Anon 5:38:36 said: "Don't be scared off in holding a little or alot of physical gold/silver. Yes, in can be tricky hiding it, but at least you have it"!
My problem is... who will buy my physical gold? I can take it to my local coin shop I sapose, but they charge fees, dont know how much it is, but I can find out. And it seems like more of a hassle than buying shares of mining stocks.
To each his own.
"Richard - as to oil, with the world economy crashing due to the US meltdown, I see oil demand slacking, supply having ramped up with the high prices, and a supply demand thing that causes oil to remain about where it is today if not lower."
You need to do more research Keith...not quite so simple.
Keith, I thought you were saying 'cash is trash, buy gold and silver!!!' Now you're all about cash.....
lauraVella
My problem is... who will buy my physical gold? I can take it to my local coin shop I sapose, but they charge fees, dont know how much it is, but I can find out. And it seems like more of a hassle than buying shares of mining stocks.
---
http://apmex.com/
Borka,
I think the point is, to own silver coin,
which should be useful in the event of
SHTF. Remember the anecdotes of gas stations that would only take silver.
Gold is likely to get you killed...
Lots of stories like this from the
Argentina meltdown. Shit, just having
rolls of quarters is a good idea.
Pre '65 better yet.
Also, Borka, good to have you back.
Where you been?
Keith, you should be buying gold and gold
stocks now. We now have a nice bottom.
Oil and gold juniors are comming back
nicely.
-Maha
We are a slaves to the corporate state. This country has become the National Socialist dream. Get the people hooked on usary rate credit cards, ARM mortgages, and revolving credit. I heard today that there is debt out there that is 115% of the individuals gross yearly salary.
I think it's time to check out, tune out, walk out, and ignore our debt. No more slaves on Mas'a Bush's big plantation. Slaves we have nothing to lose but or chains!
Slaves had credit cards? I didn't know that!
If people don't want to get into debt, they don't have to.
Hard to know what happens to gold/silver.

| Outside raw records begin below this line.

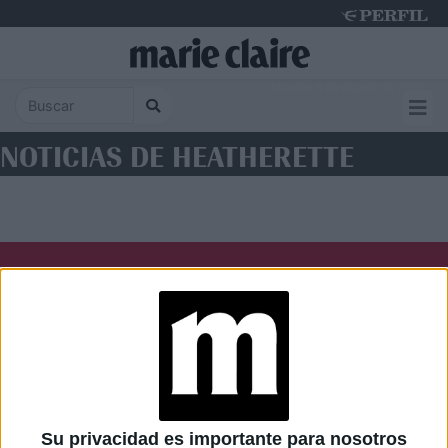
Thursday 6 de August de 2026
NOTICIAS DE HEATHERETTE
Diario Perfil
Caras
Noticias
Fortuna
Hombre
Weekend
Parabrisas
Supercampo
Su privacidad es importante para nosotros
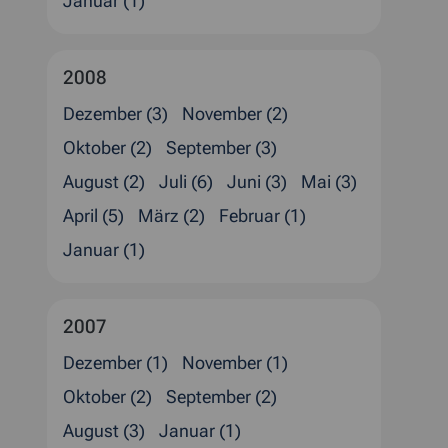
Januar (1)
2008
Dezember (3)
November (2)
Oktober (2)
September (3)
August (2)
Juli (6)
Juni (3)
Mai (3)
April (5)
März (2)
Februar (1)
Januar (1)
2007
Dezember (1)
November (1)
Oktober (2)
September (2)
August (3)
Januar (1)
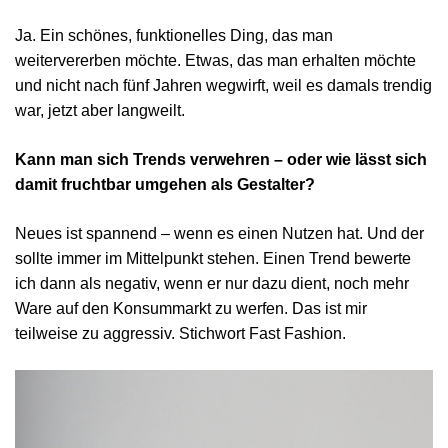
Ja. Ein schönes, funktionelles Ding, das man
weitervererben möchte. Etwas, das man erhalten möchte
und nicht nach fünf Jahren wegwirft, weil es damals trendig
war, jetzt aber langweilt.
Kann man sich Trends verwehren – oder wie lässt sich
damit fruchtbar umgehen als Gestalter?
Neues ist spannend – wenn es einen Nutzen hat. Und der
sollte immer im Mittelpunkt stehen. Einen Trend bewerte
ich dann als negativ, wenn er nur dazu dient, noch mehr
Ware auf den Konsummarkt zu werfen. Das ist mir
teilweise zu aggressiv. Stichwort Fast Fashion.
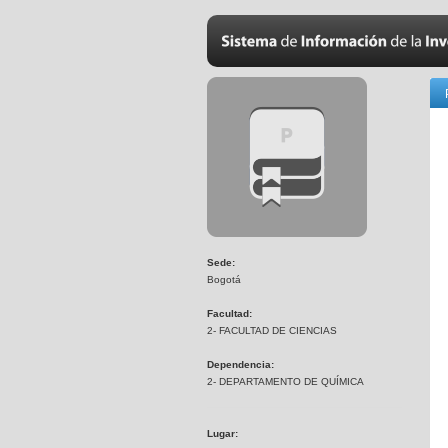
Sede:
Bogotá
Facultad:
2- FACULTAD DE CIENCIAS
Dependencia:
2- DEPARTAMENTO DE QUÍMICA
Lugar:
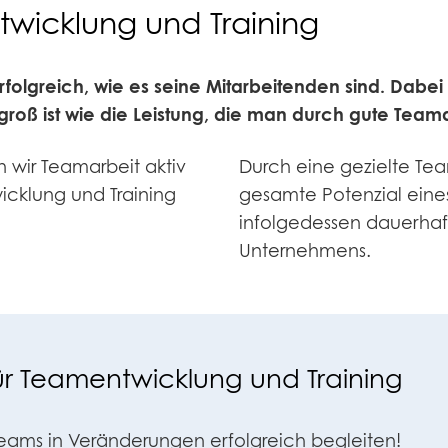
wicklung und Training
folgreich, wie es seine Mitarbeitenden sind. Dabei
 groß ist wie die Leistung, die man durch gute Teama
 wir Teamarbeit aktiv
Durch eine gezielte Tea
icklung und Training
gesamte Potenzial eine
infolgedessen dauerhaft
Unternehmens.
ür Teamentwicklung und Training
ms in Veränderungen erfolgreich begleiten!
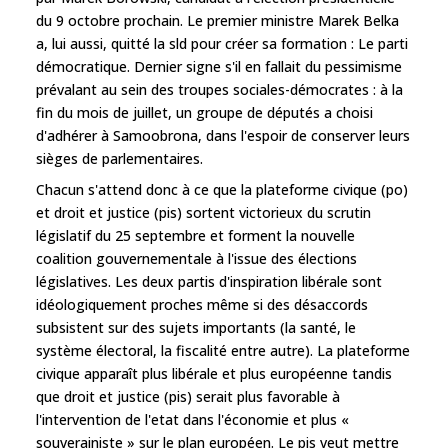
du 9 octobre prochain. Le premier ministre Marek Belka
a, lui aussi, quitté la sld pour créer sa formation : Le parti
démocratique. Dernier signe s'il en fallait du pessimisme
prévalant au sein des troupes sociales-démocrates : à la
fin du mois de juillet, un groupe de députés a choisi
d'adhérer à Samoobrona, dans l'espoir de conserver leurs
sièges de parlementaires.
Chacun s'attend donc à ce que la plateforme civique (po)
et droit et justice (pis) sortent victorieux du scrutin
législatif du 25 septembre et forment la nouvelle
coalition gouvernementale à l'issue des élections
législatives. Les deux partis d'inspiration libérale sont
idéologiquement proches même si des désaccords
subsistent sur des sujets importants (la santé, le
système électoral, la fiscalité entre autre). La plateforme
civique apparaît plus libérale et plus européenne tandis
que droit et justice (pis) serait plus favorable à
l'intervention de l'etat dans l'économie et plus «
souverainiste » sur le plan européen. Le pis veut mettre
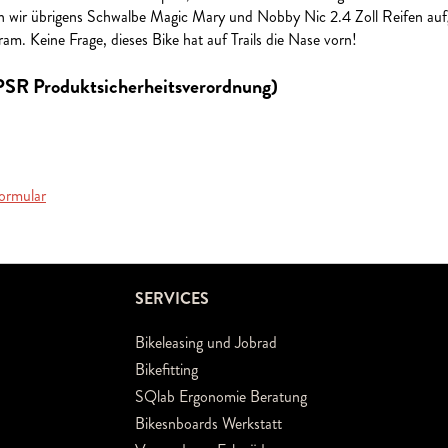
n wir übrigens Schwalbe Magic Mary und Nobby Nic 2.4 Zoll Reifen auf
m. Keine Frage, dieses Bike hat auf Trails die Nase vorn!
GPSR Produktsicherheitsverordnung)
ormular
SERVICES
Bikeleasing und Jobrad
Bikefitting
SQlab Ergonomie Beratung
Bikesnboards Werkstatt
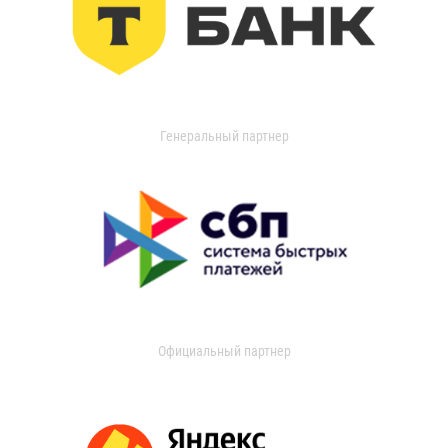
Генеральный партнер
Официальный партнер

Oil is tricky too. Oil stocks (like COP) are dirt cheap, the assumption is oil prices are temporarily high. Read up about peak oil though...no new basins discovered in decades, etc. The biggest fields in the world were discovered 50-60 years ago and are starting to age and die. New oil is hard to find. I don't think oil stays down long.
At $60 oil, COP is like 6x earnings. Very cheap.
Cash doesn't "deflate" as much as real estate. If you have 500K in cash, after the crash it's 500K. If you have a 500K house, it's worth 300K at most. So cash is better.
Stocks didn't do well during the great depression or during Japan's deflation either.
so cal, 47 jim, yeah i remember the days little deuce coupe, 2 girls for evert guy, turned into the hookers in times square NY.NY, yeah ,those were the days
Buy IEF (medium term US bond ETF), PSQ (NASDAQ short ETF) and high-powered handguns (long guns cannot be concealed easily).
I googled surviving the depression...general advice = cash/gold in basement of mortgage-less house.
I completely agree with Keith.
"Stash Cash" since "Cash is King"
Anyone holding debts will be in trouble. The costs of financing the debt will increase even if interest rates decrease since cash will be worth more in a deflation economy.
The second great depression is coming with the implosion of the credit bubble.
There is no way the FED can get us out of this one! It will take decades to work through the excess debt and lack of savings in America.
In regards to China, guess where the average Joe Chan is going to put his money? In US dollars, the international currency.
Also, instead of unchaining the Chinese Yuan to the US dollar, the Communist government will continue to discount their money and peg it at an even lower ration thereby pushing the US dollar into more deflationary pressure.
Don't be surprised when long term interest rates hit close to zero while people still won't buy cars and houses as everything will deflate!